Many of those champions came to celebrate that team before the Wings hosted the Buffalo Sabres Tuesday night at Joe Louis Arena.

Among those in attendance were coach Scotty Bowman, assistant coach Dave Lewis, assistant coach Barry Smith, Steve Yzerman, Brendan Shanahan, Nick Lidstrom, Igor Larionov, Darren McCarty, Kris Draper, Kirk Maltby, Joe Kocur, Chris Osgood, Doug Brown, Tim Taylor, Mike Vernon, Martin Lapointe, Vyacheslav Kozlov, Vladimir Konstantinov, Tomas Holmstrom, Bob Rouse, Jamie Pushor, Mathieu Dandenault, Aaron Ward, Larry Murphy and of course, the Stanley Cup.
Viacheslav Fetisov, Kevin Hodson, Tomas Sandstrom and Sergei Fedorov were unable to attend but Fedorov did deliver a video message on the scoreboard.
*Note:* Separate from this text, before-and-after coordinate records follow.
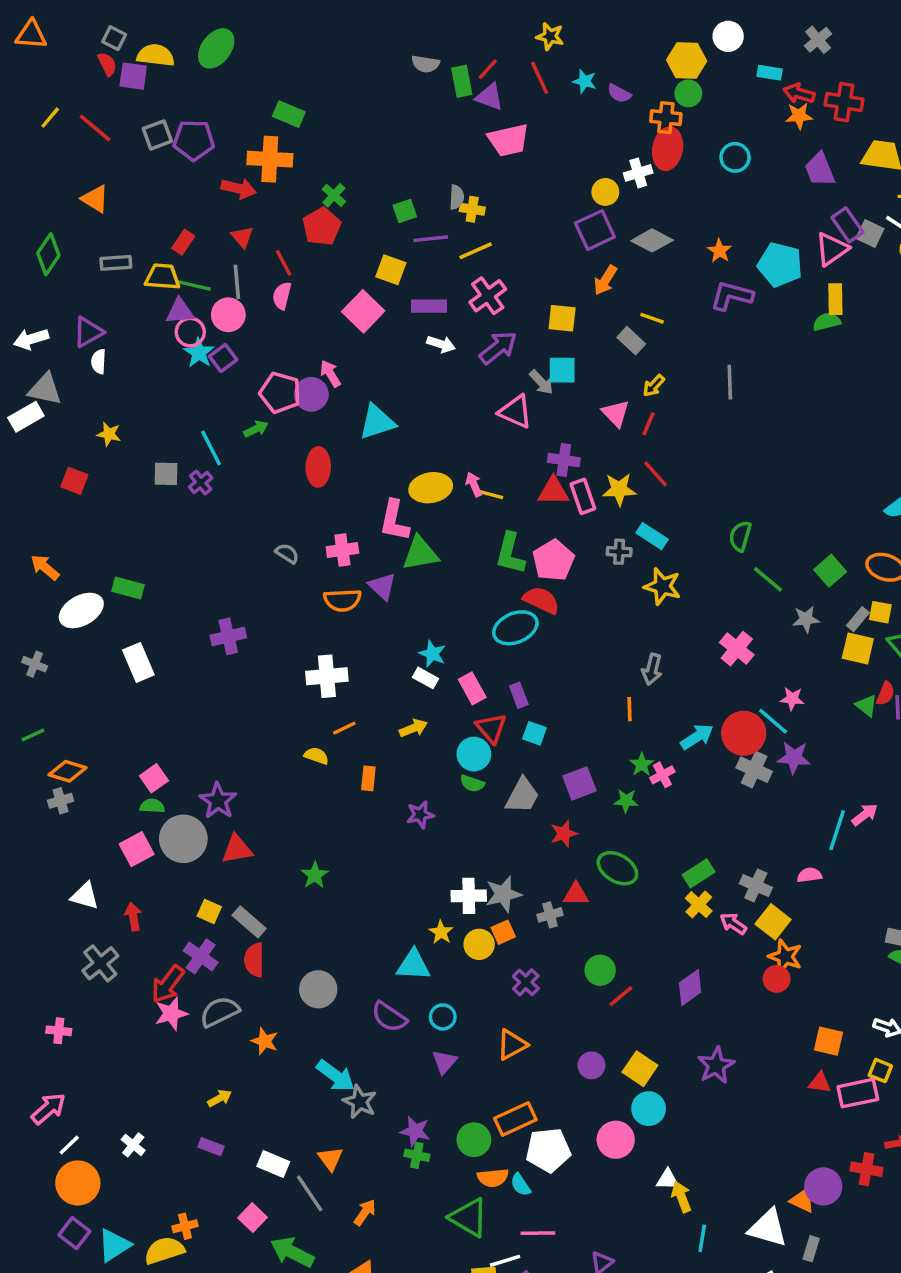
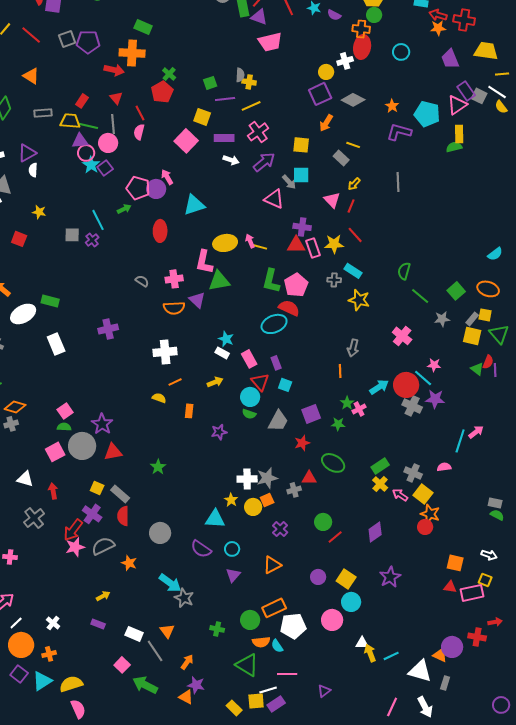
purple star: (415, 1131) -> (196, 685), moved
orange cross: (185, 1226) -> (49, 654), moved
cyan line: (702, 1238) -> (391, 656), moved, turned 56

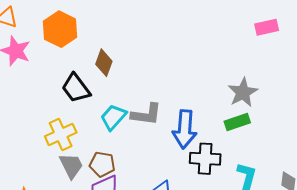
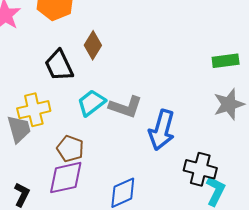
green rectangle: (237, 122) -> (226, 61), moved
black cross: (205, 159) -> (200, 169), moved
gray trapezoid: (71, 166) -> (19, 129), moved

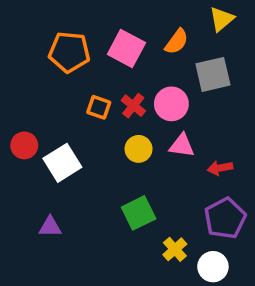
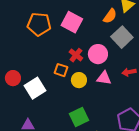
orange semicircle: (177, 42) -> (110, 16), moved
gray square: (213, 74) -> (122, 37), turned -30
orange square: (99, 107) -> (61, 70), moved
red arrow: (220, 168) -> (129, 72), moved

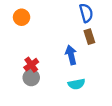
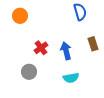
brown rectangle: (89, 37) -> (93, 44), moved
red cross: (31, 65) -> (41, 48), moved

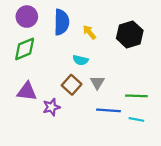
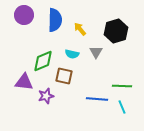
green diamond: (25, 49) -> (43, 61), moved
gray triangle: (97, 83) -> (96, 52), moved
brown square: (72, 85) -> (64, 76), turned -30
cyan line: (136, 119) -> (122, 107), turned 56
Despite his current role as the general manager of the Tampa Bay Lightning, Yzerman received loud cheers from the fans when he was introduced. Many of those fans remember Yzerman as The Captain.
"It's great," Yzerman said. "I look forward to seeing everyone. Twenty years have gone by rather quickly. It actually doesn't seem like it, memories of that season and the playoff and winning it in Game 4 are pretty vivid still."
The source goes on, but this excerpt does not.